Gastbeitrag: Biometrie im Banking

Biometrie - Scan Fingerabdruck

Das Smartphone als zentrales Gerät für die neuen App-Ökosysteme zieht immer mehr etablierte Märkte auf sich und generiert gänzlich neue Dienstleistungen. Banking und Biometrie erfahren mit der Einführung von Apple Pay seit Oktober 2014 einen neuen Schub: Der Kunde legitimiert sich mit seinem Fingerabdruck am Apple-Smartphone und bezahlt. Dr. Waldemar Grudzien, Direktor im Geschäftsbereich Retail Banking und Bankentechnologie beim Bundesverband deutscher Banken, gibt in seinen Gastbeitrag einen Gesamtüberblick über die neuesten Entwicklungen und Trends im Bereich Biometrie.

Das Android-Lager folgt nun im Frühjahr 2015, sodass Biometrie im Banking einen großen Schub erfahren wird.
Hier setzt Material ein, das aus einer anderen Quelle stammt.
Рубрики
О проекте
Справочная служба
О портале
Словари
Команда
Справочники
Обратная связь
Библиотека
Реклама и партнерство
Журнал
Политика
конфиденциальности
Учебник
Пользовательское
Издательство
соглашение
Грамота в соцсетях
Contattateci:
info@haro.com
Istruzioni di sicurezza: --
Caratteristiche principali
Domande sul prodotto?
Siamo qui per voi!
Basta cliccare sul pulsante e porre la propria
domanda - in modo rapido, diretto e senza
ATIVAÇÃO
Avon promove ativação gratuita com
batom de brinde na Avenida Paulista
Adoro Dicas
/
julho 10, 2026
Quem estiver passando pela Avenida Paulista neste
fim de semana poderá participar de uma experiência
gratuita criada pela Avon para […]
Als erste bieten die Postbank und die Deutsche Bank Touch ID von Apple zum Kontenzugang und sogar zur Autorisierung von Transaktionen an.
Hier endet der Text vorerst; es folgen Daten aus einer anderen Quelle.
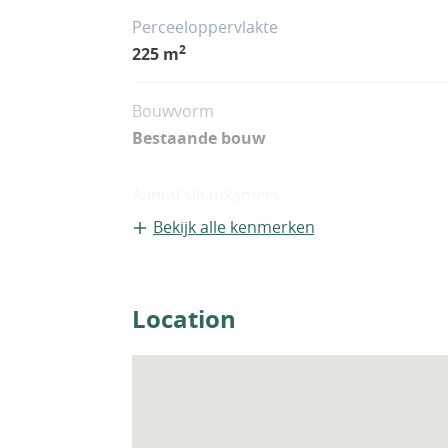
Perceeloppervlakte
2
225 m
Bouwvorm
Bestaande bouw
Aantal slaapkamers
4
Bekijk alle kenmerken
Woningfaciliteiten
Airco
Location
Sauna
Whirlpool
Zwembad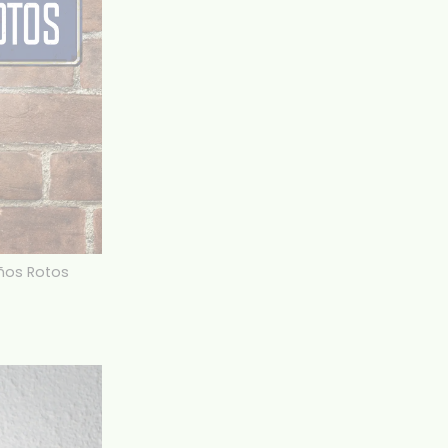
eños Rotos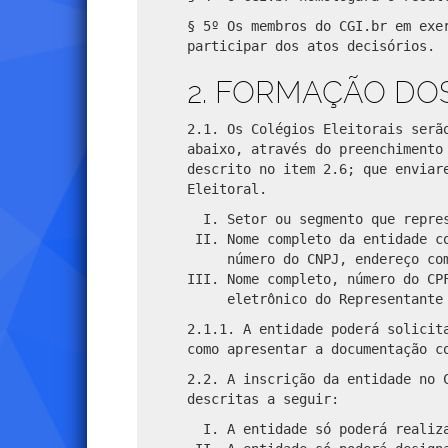
§ 5º Os membros do CGI.br em exe
participar dos atos decisórios.
2. FORMAÇÃO DOS
2.1. Os Colégios Eleitorais serã
abaixo, através do preenchimento
descrito no item 2.6; que enviar
Eleitoral.
Setor ou segmento que repre
Nome completo da entidade c
número do CNPJ, endereço co
Nome completo, número do CP
eletrônico do Representante
2.1.1. A entidade poderá solicit
como apresentar a documentação c
2.2. A inscrição da entidade no 
descritas a seguir:
A entidade só poderá realiz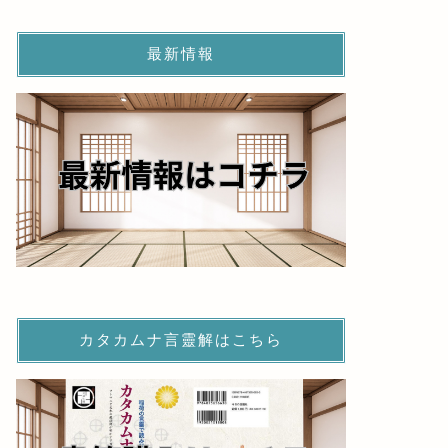
最新情報
カタカムナ言靈解はこちら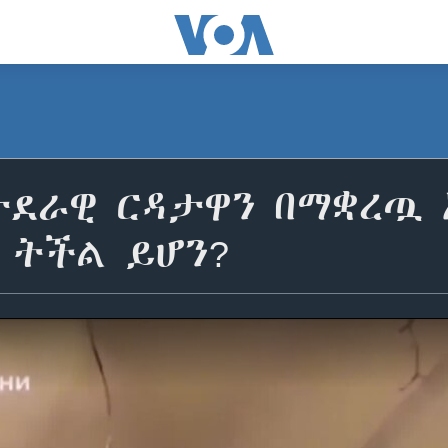
ታደራዊ ርዳታዋን በማቋረጧ 
 ትችል ይሆን?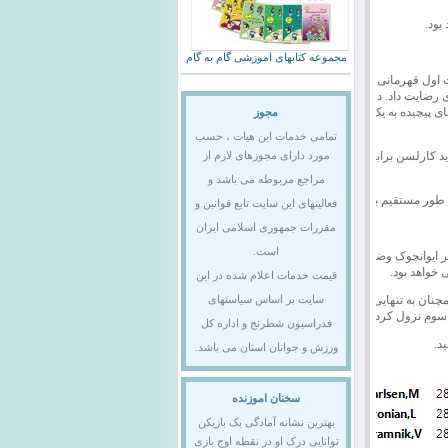
بود.
مجموعه کتابهای اموزشی گام به گام
ول قهرمانی بود ، اما او
رضایت داد. در حالیکه
پیچیده به یک امتیاز
مجوز
تمامی خدمات این هیات ، حسب
فردا.. باید دید کارلسن برابر سویدلر و
مورد دارای مجوزهای لازم از
مراجع مربوطه می باشد و
ه طور مستقیم ببینید.
فعالیتهای این سایت تابع قوانین و
مقررات جمهوری اسلامی ایران
است.
سن برابر ایوانچوک وضعیت بازنده
 خواهد بود.
قیمت خدمات اعلام شده در این
رگان شطرنج جهان برای انتخاب حریف آناند ، کارلسن با 7/5 امتیاز همچنان به تنهایی در صدر
سایت بر اساس سیاستهای
فدراسیون شطرنج و اداره کل
د.
ورزش و جوانان استان می باشد.
سخنان اموزنده
بهترین نشانه آمادگی یک بازیکن
توانایی درک او در نقطه اوج بازی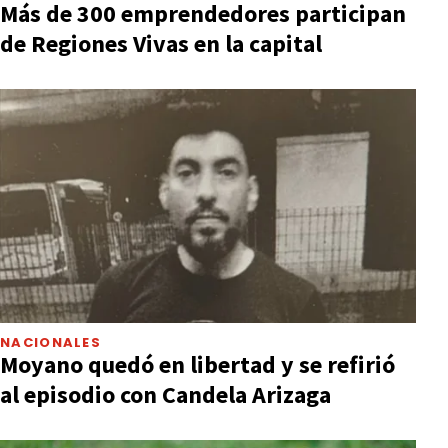
Más de 300 emprendedores participan
de Regiones Vivas en la capital
NACIONALES
Moyano quedó en libertad y se refirió
al episodio con Candela Arizaga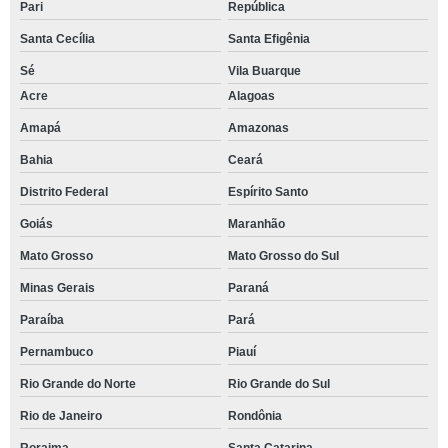
Pari
República
Santa Cecília
Santa Efigênia
Sé
Vila Buarque
Acre
Alagoas
Amapá
Amazonas
Bahia
Ceará
Distrito Federal
Espírito Santo
Goiás
Maranhão
Mato Grosso
Mato Grosso do Sul
Minas Gerais
Paraná
Paraíba
Pará
Pernambuco
Piauí
Rio Grande do Norte
Rio Grande do Sul
Rio de Janeiro
Rondônia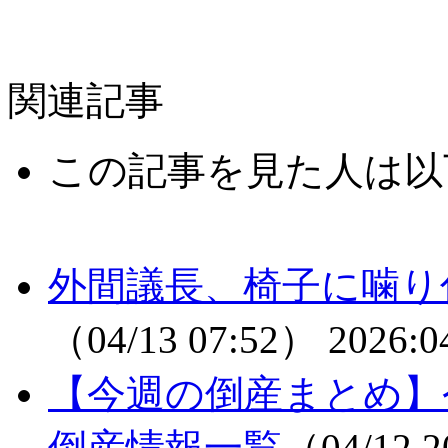
関連記事
この記事を見た人は以
外間議長、椅子に噛り
（04/13 07:52）
2026:0
【今週の倒産まとめ】
倒産情報一覧
（04/12 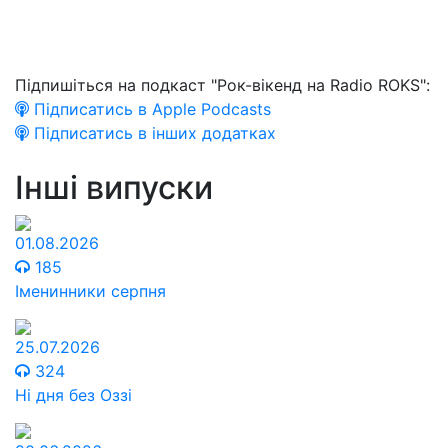
Підпишіться на подкаст "Рок-вікенд на Radio ROKS":
Підписатись в Apple Podcasts
Підписатись в інших додатках
Інші випуски
01.08.2026
185
Іменинники серпня
25.07.2026
324
Ні дня без Оззі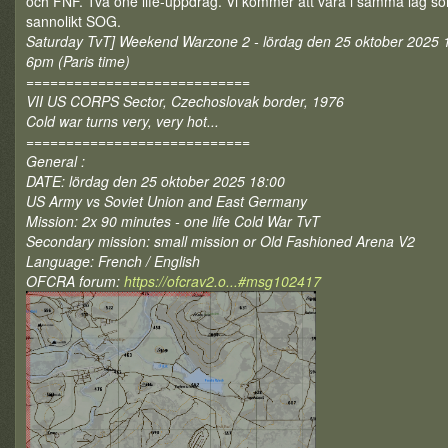
och FNF. Två one life-uppdrag. Vi kommer att vara i samma lag s
sannolikt SOG.
Saturday TvT] Weekend Warzone 2 - lördag den 25 oktober 2025 1
6pm (Paris time)
============================
VII US CORPS Sector, Czechoslovak border, 1976
Cold war turns very, very hot...
============================
General :
DATE: lördag den 25 oktober 2025 18:00
US Army vs Soviet Union and East Germany
Mission: 2x 90 minutes - one life Cold War TvT
Secondary mission: small mission or Old Fashioned Arena V2
Language: French / English
OFCRA forum:
https://ofcrav2.o...#msg102417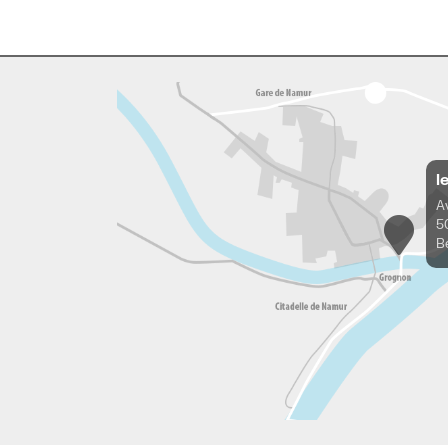
l
A
5
B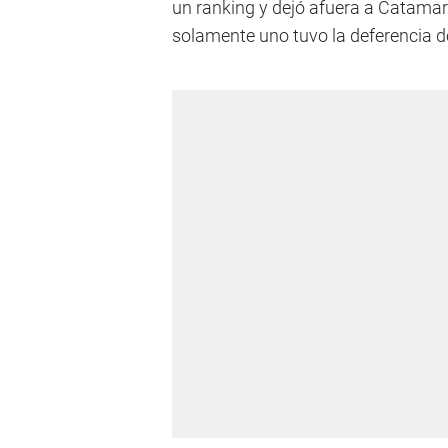
un ranking y dejó afuera a Catamar
solamente uno tuvo la deferencia de 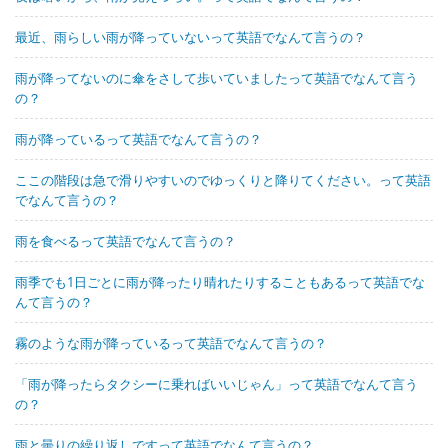
最近、雨らしい雨が降っていないって英語でなんて言うの？
雨が降ってないのに傘をさして歩いていましたって英語でなんて言う
の？
雨が降っているって英語でなんて言うの？
ここの階段は急で滑りやすいのでゆっくりと降りてください。って英語
でなんて言うの？
雨を食べるって英語でなんて言うの？
雨季でも1日ごとに雨が降ったり晴れたりすることもあるって英語でな
んて言うの？
霧のような雨が降っているって英語でなんて言うの？
「雨が降ったらタクシーに乗ればいいじゃん」って英語でなんて言う
の？
雨と曇りの繰り返しですって英語でなんて言うの？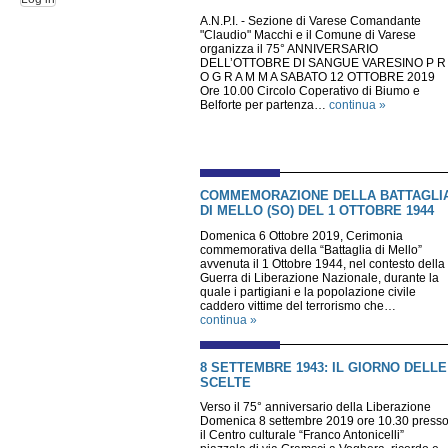
A.N.P.I. - Sezione di Varese Comandante
"Claudio" Macchi e il Comune di Varese
organizza il 75° ANNIVERSARIO
DELL’OTTOBRE DI SANGUE VARESINO P R
O G R A M M A SABATO 12 OTTOBRE 2019
Ore 10.00 Circolo Coperativo di Biumo e
Belforte per partenza…
continua »
COMMEMORAZIONE DELLA BATTAGLI
DI MELLO (SO) DEL 1 OTTOBRE 1944
Domenica 6 Ottobre 2019, Cerimonia
commemorativa della “Battaglia di Mello”
avvenuta il 1 Ottobre 1944, nel contesto della
Guerra di Liberazione Nazionale, durante la
quale i partigiani e la popolazione civile
caddero vittime del terrorismo che…
continua »
8 SETTEMBRE 1943: IL GIORNO DELLE
SCELTE
Verso il 75° anniversario della Liberazione
Domenica 8 settembre 2019 ore 10.30 press
il Centro culturale “Franco Antonicelli”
Apps werden immer kundenfreundlicher und smarter, die Interaktion mit dem Smartphone erfolgt immer mehr „on the fly“, d.h. gestaltet sich zunehmend beiläufig als mit der eigentlichen Aufgabe verbunden: aus dem Eintippen mit einzelnen Tasten wird ein Wischen über das Touchpad, das Eingeben der eigenen Position übermittelt das Smartphone automatisch, die Mauseingabe am PC/Laptop ist ebenfalls in ein Wischen übergegangen. Das Erledigen von Aufgaben „on the fly“ mit dem Smartphone befördert die Integration von Biometrie im Smartphone, das über viele Sensoren verfügt, von denen einige bereits heute biometrisch genutzt werden. Biometrie liefert so in Verbindung mit dem Smartphone ein „Me on the fly“: der Nutzer wird bei der Nutzung des Smartphones beiläufig und ohne ihn zu stören authentifiziert und seine gewollten Transaktionen werden autorisiert.
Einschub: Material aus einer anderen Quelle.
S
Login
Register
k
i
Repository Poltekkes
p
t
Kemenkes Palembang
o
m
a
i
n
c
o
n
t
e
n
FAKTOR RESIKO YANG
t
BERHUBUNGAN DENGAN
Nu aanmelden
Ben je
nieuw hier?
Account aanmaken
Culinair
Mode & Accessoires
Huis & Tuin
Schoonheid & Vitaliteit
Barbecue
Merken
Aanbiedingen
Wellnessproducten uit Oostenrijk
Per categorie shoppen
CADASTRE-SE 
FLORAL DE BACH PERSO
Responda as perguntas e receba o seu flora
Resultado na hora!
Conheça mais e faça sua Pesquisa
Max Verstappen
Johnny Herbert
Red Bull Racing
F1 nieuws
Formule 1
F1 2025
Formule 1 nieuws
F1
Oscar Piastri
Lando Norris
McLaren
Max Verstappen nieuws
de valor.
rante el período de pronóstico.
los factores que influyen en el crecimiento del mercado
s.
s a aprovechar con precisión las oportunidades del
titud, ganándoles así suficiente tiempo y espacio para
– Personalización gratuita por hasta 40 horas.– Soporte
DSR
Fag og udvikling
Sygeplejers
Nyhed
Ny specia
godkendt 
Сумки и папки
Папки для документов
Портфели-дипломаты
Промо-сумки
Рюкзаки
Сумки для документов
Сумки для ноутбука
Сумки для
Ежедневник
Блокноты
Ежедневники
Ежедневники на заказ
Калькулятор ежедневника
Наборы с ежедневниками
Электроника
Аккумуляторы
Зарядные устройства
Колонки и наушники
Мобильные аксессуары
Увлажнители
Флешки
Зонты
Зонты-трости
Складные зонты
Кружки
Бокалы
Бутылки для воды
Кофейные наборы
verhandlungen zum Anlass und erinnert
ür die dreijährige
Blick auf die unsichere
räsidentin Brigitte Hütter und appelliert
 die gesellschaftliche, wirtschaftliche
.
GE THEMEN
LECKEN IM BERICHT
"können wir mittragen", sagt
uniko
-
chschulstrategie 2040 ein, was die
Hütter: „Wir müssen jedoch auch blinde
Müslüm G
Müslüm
Die biometrischen Verfahren und Methoden selbst haben sich ebenfalls weiter entwickelt. Sensoren wurden weiter miniaturisiert und weisen immer bessere Lebendtests auf. Die Verarbeitungselektronik ist kleiner, schneller und kostengünstiger geworden, Protokolle und Algorithmen wurden neu entwickelt oder verbessert. Gerade im Banking müssen Protokolle und Schnittstellen interoperabel sein, so auch ein Banking-Biometrie-Protokoll, das beispielsweise bereits in Form des interoperablen Biometric Transaction and Authentication Protocol (BTAP) [Bu2010] verfügbar ist.

Es sind mehr Anbieter pro biometrischem Verfahren in den Markt eingetreten, sodass potenzielle Nutzer nun eine breitere Anbieterbasis vorfinden. Zu guter Letzt: Biometrie wird im Banking eingesetzt! Täglich, millionenfach, sicher und komfortabel – nun auch endlich in Deutschland.

Sinn eines Banking-Biometrie-Protokolls
Ein Banking-Biometrie-Protokoll verbindet Geschäftsvorfälle des Banking mit der biometrischen Authentifikation. Biometrie, als Messung der Merkmale einer lebendigen Person, bietet inhärent den Vorteil eines One-Time-Passwords (OTP), sodass mit Biometrie auch einzelne Geschäftsvorfälle autorisiert werden können. Im Idealfall verbindet so ein entsprechendes Protokoll die Transaktion eines Geschäftsvorfalls mit den körperlichen Merkmalen einer sich ständig verändernden Person zu einem OTP für jede Transaktion. Statische Eingaben können durch eine immer dynamische Verbindung mit den lebendigen Merkmalen einer Person ersetzt werden. Ein Beispiel für ein Banking-Biometrie-Protokoll ist das bereits genannte BTAP.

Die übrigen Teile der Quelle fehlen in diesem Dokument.